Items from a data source

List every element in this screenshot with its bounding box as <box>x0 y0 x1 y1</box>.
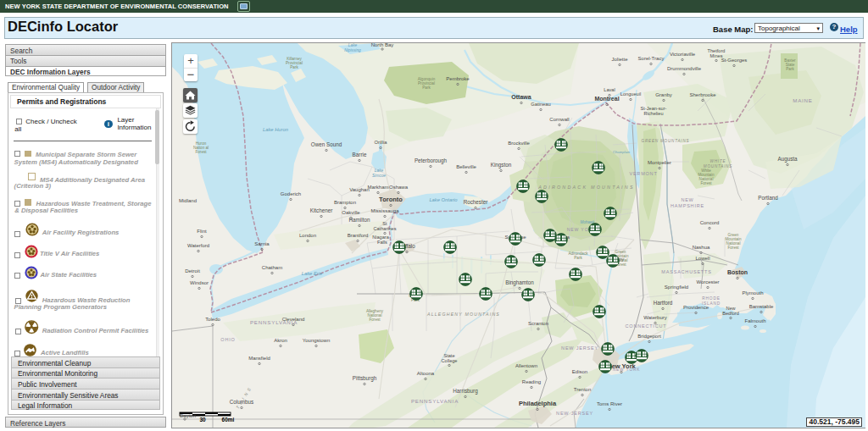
svg-text:Lake Erie: Lake Erie <box>302 271 323 276</box>
svg-text:Augusta: Augusta <box>777 156 798 163</box>
svg-text:Sorel-Tracy: Sorel-Tracy <box>638 56 665 61</box>
svg-text:Lake Huron: Lake Huron <box>263 127 288 132</box>
svg-text:Longueuil: Longueuil <box>620 91 641 97</box>
svg-text:Champlain: Champlain <box>613 150 631 154</box>
svg-text:Toms River: Toms River <box>597 401 622 406</box>
svg-text:Binghamton: Binghamton <box>505 279 534 286</box>
svg-text:Vaughan: Vaughan <box>349 187 370 192</box>
svg-text:Belleville: Belleville <box>456 164 476 169</box>
svg-text:ADIRONDACK MOUNTAINS: ADIRONDACK MOUNTAINS <box>537 185 634 190</box>
svg-text:Pittsburgh: Pittsburgh <box>353 375 377 382</box>
svg-text:MASSACHUSETTS: MASSACHUSETTS <box>661 269 711 274</box>
svg-text:Forest: Forest <box>727 246 739 250</box>
svg-text:Harrisburg: Harrisburg <box>453 388 478 395</box>
svg-text:College: College <box>442 358 458 363</box>
svg-text:Bedford: Bedford <box>722 311 739 316</box>
svg-text:Boston: Boston <box>727 269 748 275</box>
svg-text:Orillia: Orillia <box>375 140 388 145</box>
svg-text:CONNECTICUT: CONNECTICUT <box>626 323 667 329</box>
svg-text:Goderich: Goderich <box>281 191 301 196</box>
svg-text:PENNSYLVANIA: PENNSYLVANIA <box>250 319 298 325</box>
svg-text:Peterborough: Peterborough <box>415 157 448 164</box>
svg-text:Joliette: Joliette <box>611 57 628 62</box>
svg-text:Hartford: Hartford <box>654 300 673 306</box>
svg-text:Allentown: Allentown <box>515 363 537 368</box>
svg-text:Edison: Edison <box>572 369 587 374</box>
svg-text:HAMPSHIRE: HAMPSHIRE <box>670 203 704 208</box>
svg-text:Lake Ontario: Lake Ontario <box>429 197 458 202</box>
svg-text:Bridgeport: Bridgeport <box>637 334 661 339</box>
svg-text:Laval: Laval <box>604 87 615 92</box>
svg-text:Springfield: Springfield <box>665 285 688 290</box>
svg-text:Park: Park <box>574 256 582 260</box>
svg-text:Park: Park <box>422 86 431 90</box>
svg-text:Dayton: Dayton <box>180 413 196 418</box>
svg-text:Youngstown: Youngstown <box>303 338 330 343</box>
svg-text:30: 30 <box>199 417 206 423</box>
svg-text:Rochester: Rochester <box>464 199 488 205</box>
svg-text:Barnstable: Barnstable <box>749 304 774 309</box>
svg-text:St-Georges: St-Georges <box>721 58 748 63</box>
svg-text:ISLAND: ISLAND <box>702 301 721 306</box>
svg-text:Brampton: Brampton <box>334 200 356 205</box>
svg-text:Simcoe: Simcoe <box>372 174 386 178</box>
svg-text:Pembroke: Pembroke <box>446 76 470 81</box>
svg-text:Mississauga: Mississauga <box>370 208 399 213</box>
svg-text:Waterford: Waterford <box>187 243 209 248</box>
svg-text:Kitchener: Kitchener <box>310 207 333 213</box>
svg-text:Worcester: Worcester <box>696 279 719 285</box>
svg-text:Forest: Forest <box>195 150 207 154</box>
svg-text:Sarnia: Sarnia <box>254 241 270 246</box>
svg-text:NEW JERSEY: NEW JERSEY <box>556 411 593 416</box>
svg-text:Oshawa: Oshawa <box>389 185 409 190</box>
svg-text:Toronto: Toronto <box>379 196 403 203</box>
svg-text:Concord: Concord <box>700 220 720 225</box>
svg-text:Sherbrooke: Sherbrooke <box>689 92 716 97</box>
svg-text:Montreal: Montreal <box>594 96 619 102</box>
svg-text:Oakville: Oakville <box>342 210 360 215</box>
svg-text:Gatineau: Gatineau <box>531 102 551 107</box>
svg-text:Falls: Falls <box>377 240 387 245</box>
svg-text:Victoriaville: Victoriaville <box>670 52 696 57</box>
svg-text:Lake: Lake <box>348 43 358 47</box>
svg-text:Hamilton: Hamilton <box>349 217 370 223</box>
svg-text:VERMONT: VERMONT <box>629 171 657 176</box>
svg-text:Nashua: Nashua <box>693 245 710 250</box>
svg-text:MAINE: MAINE <box>793 97 813 103</box>
svg-text:Falmouth: Falmouth <box>744 318 765 323</box>
svg-text:Drummondville: Drummondville <box>667 66 702 71</box>
svg-text:Scranton: Scranton <box>528 321 548 326</box>
svg-text:WHITE: WHITE <box>710 159 726 163</box>
svg-text:Chatham: Chatham <box>262 265 282 270</box>
svg-text:NEW: NEW <box>681 197 693 202</box>
svg-text:Park: Park <box>786 67 794 71</box>
svg-text:North Bay: North Bay <box>371 43 394 47</box>
svg-text:Kingston: Kingston <box>491 162 512 169</box>
svg-text:Montpelier: Montpelier <box>648 160 671 165</box>
svg-text:Nipissing: Nipissing <box>344 48 361 52</box>
svg-text:Forest: Forest <box>369 318 381 322</box>
svg-text:Brantford: Brantford <box>348 233 369 238</box>
svg-text:Catharines: Catharines <box>373 226 396 231</box>
svg-text:Akron: Akron <box>274 338 287 343</box>
svg-text:London: London <box>299 233 316 238</box>
svg-text:Reading: Reading <box>522 379 541 384</box>
svg-text:Forest: Forest <box>700 181 712 185</box>
svg-text:Ottawa: Ottawa <box>511 94 531 100</box>
svg-text:GREEN MOUNTAINS: GREEN MOUNTAINS <box>642 139 690 143</box>
svg-text:Markham: Markham <box>367 185 388 190</box>
svg-text:Philadelphia: Philadelphia <box>519 400 557 407</box>
svg-text:Granby: Granby <box>655 92 672 97</box>
svg-text:NEW YORK: NEW YORK <box>613 367 640 372</box>
svg-text:Plymouth: Plymouth <box>742 290 763 296</box>
svg-text:Toledo: Toledo <box>205 317 220 322</box>
svg-text:Altoona: Altoona <box>417 371 435 376</box>
svg-text:Cornwall: Cornwall <box>549 117 569 122</box>
svg-text:Owen Sound: Owen Sound <box>311 141 342 147</box>
svg-text:Detroit: Detroit <box>185 268 200 274</box>
svg-text:Trenton: Trenton <box>574 387 591 392</box>
svg-text:Park: Park <box>290 65 298 69</box>
svg-text:RHODE: RHODE <box>702 296 720 301</box>
svg-text:Barrie: Barrie <box>353 152 367 157</box>
svg-text:Mansfield: Mansfield <box>248 356 270 361</box>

-- Activity --
Omit each image and transcribe the remaining records word for word.

-- Answer to this problem --
List every element in this screenshot with its bounding box as <box>x0 y0 x1 y1</box>.
svg-text:Lake Erie: Lake Erie <box>302 271 323 276</box>
svg-text:Augusta: Augusta <box>777 156 798 163</box>
svg-text:Sorel-Tracy: Sorel-Tracy <box>638 56 665 61</box>
svg-text:Lake Huron: Lake Huron <box>263 127 288 132</box>
svg-text:Longueuil: Longueuil <box>620 91 641 97</box>
svg-text:Champlain: Champlain <box>613 150 631 154</box>
svg-text:Toms River: Toms River <box>597 401 622 406</box>
svg-text:Binghamton: Binghamton <box>505 279 534 286</box>
svg-text:Vaughan: Vaughan <box>349 187 370 192</box>
svg-text:Belleville: Belleville <box>456 164 476 169</box>
svg-text:ADIRONDACK MOUNTAINS: ADIRONDACK MOUNTAINS <box>537 185 634 190</box>
svg-text:Pittsburgh: Pittsburgh <box>353 375 377 382</box>
svg-text:MASSACHUSETTS: MASSACHUSETTS <box>661 269 711 274</box>
svg-text:Forest: Forest <box>727 246 739 250</box>
svg-text:Harrisburg: Harrisburg <box>453 388 478 395</box>
svg-text:College: College <box>442 358 458 363</box>
svg-text:Bedford: Bedford <box>722 311 739 316</box>
svg-text:Boston: Boston <box>727 269 748 275</box>
svg-text:Orillia: Orillia <box>375 140 388 145</box>
svg-text:CONNECTICUT: CONNECTICUT <box>626 323 667 329</box>
svg-text:Goderich: Goderich <box>281 191 301 196</box>
svg-text:PENNSYLVANIA: PENNSYLVANIA <box>250 319 298 325</box>
svg-text:Peterborough: Peterborough <box>415 157 448 164</box>
svg-text:Joliette: Joliette <box>611 57 628 62</box>
svg-text:Hartford: Hartford <box>654 300 673 306</box>
svg-text:Allentown: Allentown <box>515 363 537 368</box>
svg-text:Edison: Edison <box>572 369 587 374</box>
svg-text:HAMPSHIRE: HAMPSHIRE <box>670 203 704 208</box>
svg-text:Lake Ontario: Lake Ontario <box>429 197 458 202</box>
svg-text:Bridgeport: Bridgeport <box>637 334 661 339</box>
svg-text:Laval: Laval <box>604 87 615 92</box>
svg-text:Springfield: Springfield <box>665 285 688 290</box>
svg-text:Park: Park <box>574 256 582 260</box>
svg-text:Park: Park <box>422 86 431 90</box>
svg-text:Dayton: Dayton <box>180 413 196 418</box>
svg-text:Youngstown: Youngstown <box>303 338 330 343</box>
svg-text:30: 30 <box>199 417 206 423</box>
svg-text:Rochester: Rochester <box>464 199 488 205</box>
svg-text:Barnstable: Barnstable <box>749 304 774 309</box>
svg-text:St-Georges: St-Georges <box>721 58 748 63</box>
svg-text:ISLAND: ISLAND <box>702 301 721 306</box>
svg-text:Brampton: Brampton <box>334 200 356 205</box>
svg-text:Simcoe: Simcoe <box>372 174 386 178</box>
svg-text:Pembroke: Pembroke <box>446 76 470 81</box>
svg-text:Mississauga: Mississauga <box>370 208 399 213</box>
svg-text:Waterford: Waterford <box>187 243 209 248</box>
svg-text:Kitchener: Kitchener <box>310 207 333 213</box>
svg-text:Worcester: Worcester <box>696 279 719 285</box>
svg-text:Forest: Forest <box>195 150 207 154</box>
svg-text:Sarnia: Sarnia <box>254 241 270 246</box>
svg-text:NEW JERSEY: NEW JERSEY <box>556 411 593 416</box>
svg-text:Oshawa: Oshawa <box>389 185 409 190</box>
svg-text:Toronto: Toronto <box>379 196 403 203</box>
svg-text:Concord: Concord <box>700 220 720 225</box>
svg-text:Sherbrooke: Sherbrooke <box>689 92 716 97</box>
svg-text:Montreal: Montreal <box>594 96 619 102</box>
svg-text:Oakville: Oakville <box>342 210 360 215</box>
svg-text:Gatineau: Gatineau <box>531 102 551 107</box>
svg-text:Falls: Falls <box>377 240 387 245</box>
svg-text:Victoriaville: Victoriaville <box>670 52 696 57</box>
svg-text:Lake: Lake <box>348 43 358 47</box>
svg-text:Hamilton: Hamilton <box>349 217 370 223</box>
svg-text:VERMONT: VERMONT <box>629 171 657 176</box>
svg-text:Nashua: Nashua <box>693 245 710 250</box>
svg-text:MAINE: MAINE <box>793 97 813 103</box>
svg-text:Falmouth: Falmouth <box>744 318 765 323</box>
svg-text:Drummondville: Drummondville <box>667 66 702 71</box>
svg-text:Scranton: Scranton <box>528 321 548 326</box>
svg-text:WHITE: WHITE <box>710 159 726 163</box>
svg-text:Chatham: Chatham <box>262 265 282 270</box>
svg-text:NEW: NEW <box>681 197 693 202</box>
svg-text:Park: Park <box>786 67 794 71</box>
svg-text:North Bay: North Bay <box>371 43 394 47</box>
svg-text:Kingston: Kingston <box>491 162 512 169</box>
svg-text:Montpelier: Montpelier <box>648 160 671 165</box>
svg-text:Nipissing: Nipissing <box>344 48 361 52</box>
svg-text:Forest: Forest <box>369 318 381 322</box>
svg-text:Brantford: Brantford <box>348 233 369 238</box>
svg-text:Catharines: Catharines <box>373 226 396 231</box>
svg-text:Akron: Akron <box>274 338 287 343</box>
svg-text:London: London <box>299 233 316 238</box>
svg-text:Reading: Reading <box>522 379 541 384</box>
svg-text:Forest: Forest <box>700 181 712 185</box>
svg-text:Ottawa: Ottawa <box>511 94 531 100</box>
svg-text:GREEN MOUNTAINS: GREEN MOUNTAINS <box>642 139 690 143</box>
svg-text:Markham: Markham <box>367 185 388 190</box>
svg-text:Philadelphia: Philadelphia <box>519 400 557 407</box>
svg-text:Granby: Granby <box>655 92 672 97</box>
svg-text:NEW YORK: NEW YORK <box>613 367 640 372</box>
svg-text:Plymouth: Plymouth <box>742 290 763 296</box>
svg-text:Toledo: Toledo <box>205 317 220 322</box>
svg-text:Altoona: Altoona <box>417 371 435 376</box>
svg-text:Cornwall: Cornwall <box>549 117 569 122</box>
svg-text:Owen Sound: Owen Sound <box>311 141 342 147</box>
svg-text:Detroit: Detroit <box>185 268 200 274</box>
svg-text:Trenton: Trenton <box>574 387 591 392</box>
svg-text:Park: Park <box>290 65 298 69</box>
svg-text:RHODE: RHODE <box>702 296 720 301</box>
svg-text:Barrie: Barrie <box>353 152 367 157</box>
svg-text:Mansfield: Mansfield <box>248 356 270 361</box>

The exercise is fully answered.